## Task goal:
Below this task are records; return each one exactly and omit its images.

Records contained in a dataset
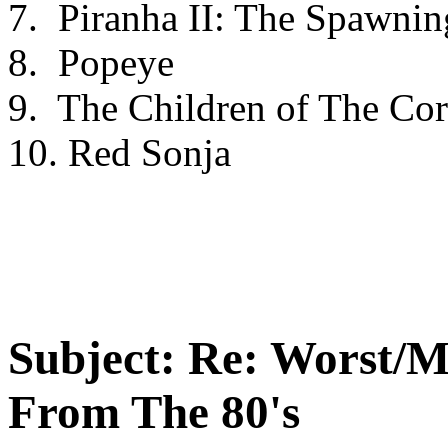
7. Piranha II: The Spawnin
8. Popeye
9. The Children of The Co
10. Red Sonja
Subject:
Re: Worst/M
From The 80's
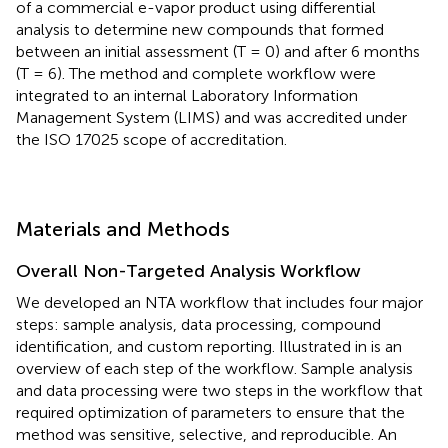
of a commercial e-vapor product using differential
analysis to determine new compounds that formed
between an initial assessment (T = 0) and after 6 months
(T = 6). The method and complete workflow were
integrated to an internal Laboratory Information
Management System (LIMS) and was accredited under
the ISO 17025 scope of accreditation.
Materials and Methods
Overall Non-Targeted Analysis Workflow
We developed an NTA workflow that includes four major
steps: sample analysis, data processing, compound
identification, and custom reporting. Illustrated in
is an
overview of each step of the workflow. Sample analysis
and data processing were two steps in the workflow that
required optimization of parameters to ensure that the
method was sensitive, selective, and reproducible. An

## Answer to this exercise:
7. Piranha II: The Spawnin
8. Popeye
9. The Children of The Co
10. Red Sonja
Subject:
Re: Worst/M
From The 80's
of a commercial e-vapor product using differential
analysis to determine new compounds that formed
between an initial assessment (T = 0) and after 6 months
(T = 6). The method and complete workflow were
integrated to an internal Laboratory Information
Management System (LIMS) and was accredited under
the ISO 17025 scope of accreditation.
Materials and Methods
Overall Non-Targeted Analysis Workflow
We developed an NTA workflow that includes four major
steps: sample analysis, data processing, compound
identification, and custom reporting. Illustrated in
is an
overview of each step of the workflow. Sample analysis
and data processing were two steps in the workflow that
required optimization of parameters to ensure that the
method was sensitive, selective, and reproducible. An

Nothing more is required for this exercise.